[Data section]
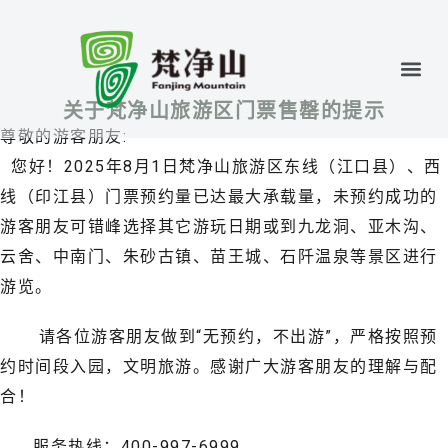
关于梵净山旅游区门票售罄的提示
尊敬的游客朋友:
您好！2025年8月1日梵净山旅游区东线（江口县）、西
线（印江县）门票预约量已达最大承载量，未预约成功的
游客朋友可错峰选择其它游玩日期或到九龙洞、亚木沟、
云舍、中南门、朱砂古镇、苗王城、石阡温泉等景区进行
游览。
请各位游客朋友做到“无预约，不出游”，严格按照预
约时间段入园，文明旅游。感谢广大游客朋友的理解与配
合！
服务热线：400-997-6999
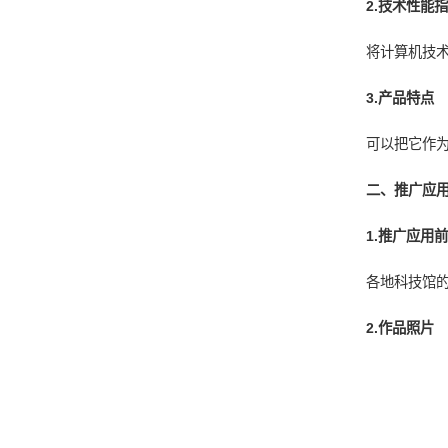
2.
技术性能
将计算机技
3.
产品特点
可以把它作
二、推广应
1.
推广应用
各地科技馆
2.
作品照片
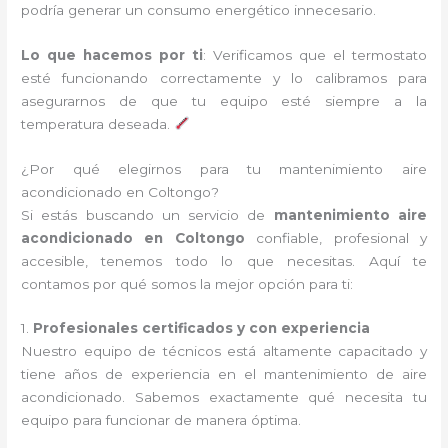
podría generar un consumo energético innecesario.
Lo que hacemos por ti
: Verificamos que el termostato
esté funcionando correctamente y lo calibramos para
asegurarnos de que tu equipo esté siempre a la
temperatura deseada.
¿Por qué elegirnos para tu mantenimiento aire
acondicionado en Coltongo?
Si estás buscando un servicio de
mantenimiento aire
acondicionado en Coltongo
confiable, profesional y
accesible, tenemos todo lo que necesitas. Aquí te
contamos por qué somos la mejor opción para ti:
1.
Profesionales certificados y con experiencia
Nuestro equipo de técnicos está altamente capacitado y
tiene años de experiencia en el mantenimiento de aire
acondicionado. Sabemos exactamente qué necesita tu
equipo para funcionar de manera óptima.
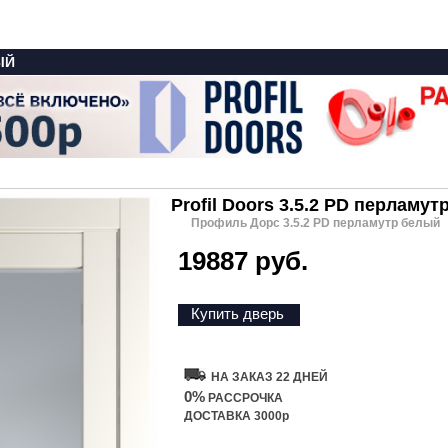
ЫЙ
Profil Doors 3.5.2 PD перламу
Профиль Дорс 3.5.2 PD перламутр белый
19887 руб.
Купить дверь
НА ЗАКАЗ 22 ДНЕЙ
0%
РАССРОЧКА
ДОСТАВКА 3000р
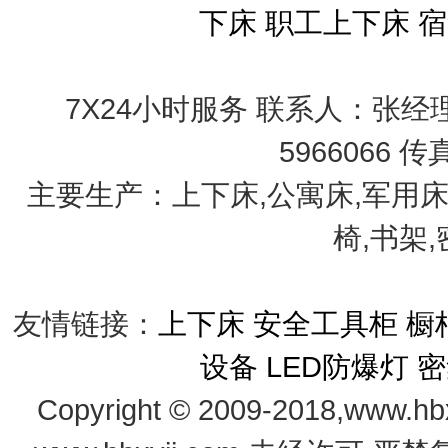
下床
职工上下床
宿
7X24小时服务 联系人：张经理 手
5966066 传
主要生产：上下床,公寓床,军用床
椅,书架
友情链接：
上下床
安全工具柜
橱
设备
LED防爆灯
密
Copyright © 2009-2018,www.hb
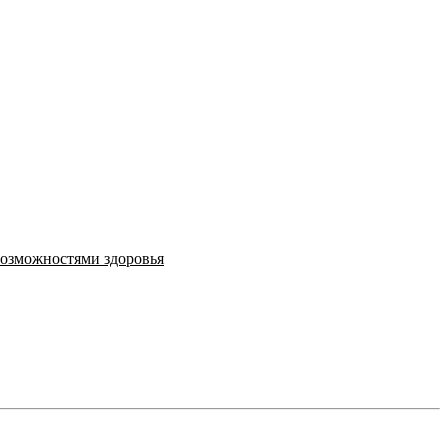
возможностями здоровья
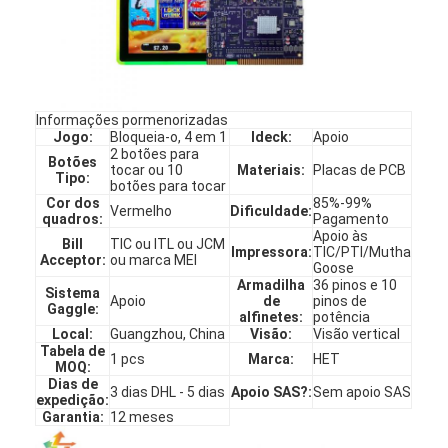
Informações pormenorizadas
Jogo:
Bloqueia-o, 4 em 1
Ideck:
Apoio
2 botões para
Botões
tocar ou 10
Materiais:
Placas de PCB
Tipo:
botões para tocar
Cor dos
85%-99%
Vermelho
Dificuldade:
quadros:
Pagamento
Apoio às
Bill
TIC ou ITL ou JCM
Impressora:
TIC/PTI/Mutha
Acceptor:
ou marca MEI
Goose
Armadilha
36 pinos e 10
Sistema
Apoio
de
pinos de
Gaggle:
alfinetes:
potência
Local:
Guangzhou, China
Visão:
Visão vertical
Tabela de
1 pcs
Marca:
HET
MOQ:
Dias de
3 dias DHL - 5 dias
Apoio SAS?:
Sem apoio SAS
expedição:
Garantia:
12 meses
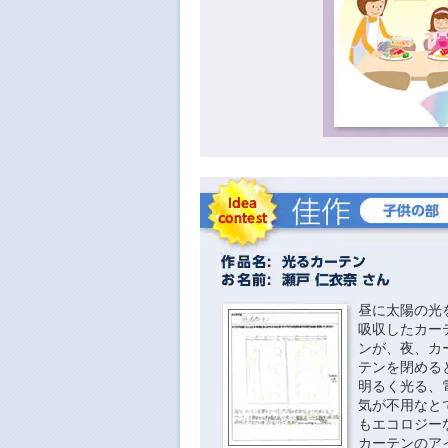
昼に太陽の光
吸収したカー
ンが、夜、カ
テンを閉める
明るく光る、
気が不用なと
もエコロジー
カーテンのア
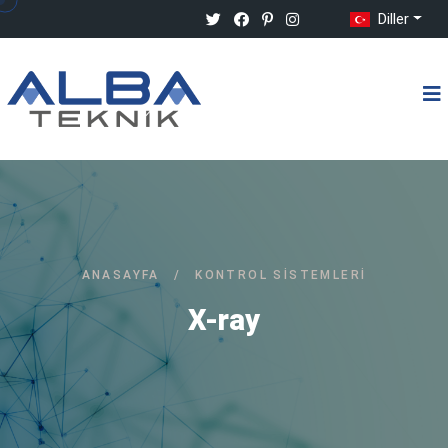
Diller
ANASAYFA
/
KONTROL SISTEMLERI
X-ray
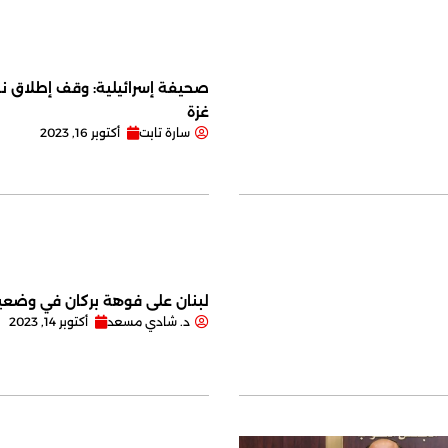
صحيفة إسرائيلية: وقف إطلاق نا
غزة
سارة تابت
أكتوبر 16, 2023
لبنان على فوهة بركان في وضعية
د. شادي مسعد
أكتوبر 14, 2023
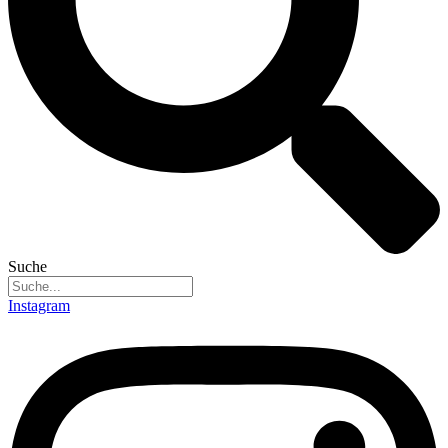
Suche
Instagram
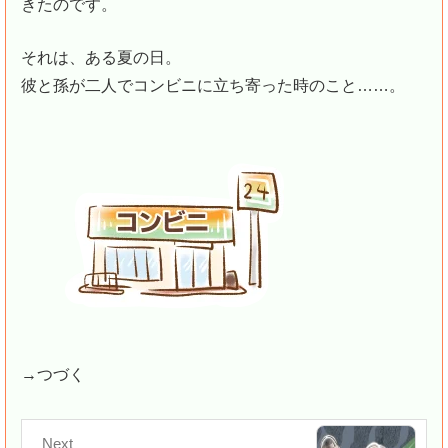
きたのです。
それは、ある夏の日。
彼と孫が二人でコンビニに立ち寄った時のこと……。
→つづく
Next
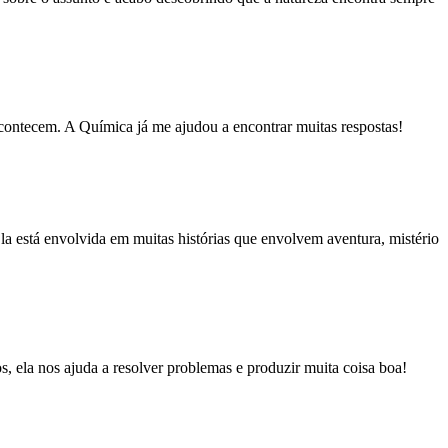
acontecem. A Química já me ajudou a encontrar muitas respostas!
a está envolvida em muitas histórias que envolvem aventura, mistério
 ela nos ajuda a resolver problemas e produzir muita coisa boa!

[About this exercise] Return every entry above exactly. Pictures stay out.

[Solution]
关于梵净山旅游区门票售罄的提示
尊敬的游客朋友:
您好！2025年8月1日梵净山旅游区东线（江口县）、西
线（印江县）门票预约量已达最大承载量，未预约成功的
游客朋友可错峰选择其它游玩日期或到九龙洞、亚木沟、
云舍、中南门、朱砂古镇、苗王城、石阡温泉等景区进行
游览。
请各位游客朋友做到“无预约，不出游”，严格按照预
约时间段入园，文明旅游。感谢广大游客朋友的理解与配
合！
服务热线：400-997-6999
2.
技术性能
将计算机技
3.
产品特点
可以把它作
二、推广应
1.
推广应用
各地科技馆
2.
作品照片
podría generar un consumo energético innecesario.
Lo que hacemos por ti
: Verificamos que el termostato
esté funcionando correctamente y lo calibramos para
asegurarnos de que tu equipo esté siempre a la
temperatura deseada.
¿Por qué elegirnos para tu mantenimiento aire
acondicionado en Coltongo?
Si estás buscando un servicio de
mantenimiento aire
acondicionado en Coltongo
confiable, profesional y
accesible, tenemos todo lo que necesitas. Aquí te
contamos por qué somos la mejor opción para ti:
1.
Profesionales certificados y con experiencia
Nuestro equipo de técnicos está altamente capacitado y
tiene años de experiencia en el mantenimiento de aire
acondicionado. Sabemos exactamente qué necesita tu
equipo para funcionar de manera óptima.
ЫЙ
Profil Doors 3.5.2 PD перламу
Профиль Дорс 3.5.2 PD перламутр белый
19887 руб.
Купить дверь
НА ЗАКАЗ 22 ДНЕЙ
0%
РАССРОЧКА
ДОСТАВКА 3000р
下床
职工上下床
宿
7X24小时服务 联系人：张经理 手
5966066 传
主要生产：上下床,公寓床,军用床
椅,书架
友情链接：
上下床
安全工具柜
橱
设备
LED防爆灯
密
Copyright © 2009-2018,www.hb
возможностями здоровья
Informações pormenorizadas
Jogo:
Bloqueia-o, 4 em 1
Ideck:
Apoio
2 botões para
Botões
tocar ou 10
Materiais:
Placas de PCB
Tipo:
botões para tocar
Cor dos
85%-99%
Vermelho
Dificuldade:
quadros:
Pagamento
Apoio às
Bill
TIC ou ITL ou JCM
Impressora:
TIC/PTI/Mutha
Acceptor:
ou marca MEI
Goose
Armadilha
36 pinos e 10
Sistema
Apoio
de
pinos de
Gaggle:
alfinetes:
potência
Local:
Guangzhou, China
Visão:
Visão vertical
Tabela de
1 pcs
Marca:
HET
MOQ:
Dias de
3 dias DHL - 5 dias
Apoio SAS?:
Sem apoio SAS
expedição:
Garantia:
12 meses
昼に太陽の光
吸収したカー
ンが、夜、カ
テンを閉める
明るく光る、
気が不用なと
もエコロジー
カーテンのア
Diller
ANASAYFA
/
KONTROL SISTEMLERI
X-ray
صحيفة إسرائيلية: وقف إطلاق نا
غزة
سارة تابت
أكتوبر 16, 2023
لبنان على فوهة بركان في وضعية
د. شادي مسعد
أكتوبر 14, 2023
Suche
Instagram
きたのです。
それは、ある夏の日。
彼と孫が二人でコンビニに立ち寄った時のこと……。
→つづく
Next
acontecem. A Química já me ajudou a encontrar muitas respostas!
a está envolvida em muitas histórias que envolvem aventura, mistério
 ela nos ajuda a resolver problemas e produzir muita coisa boa!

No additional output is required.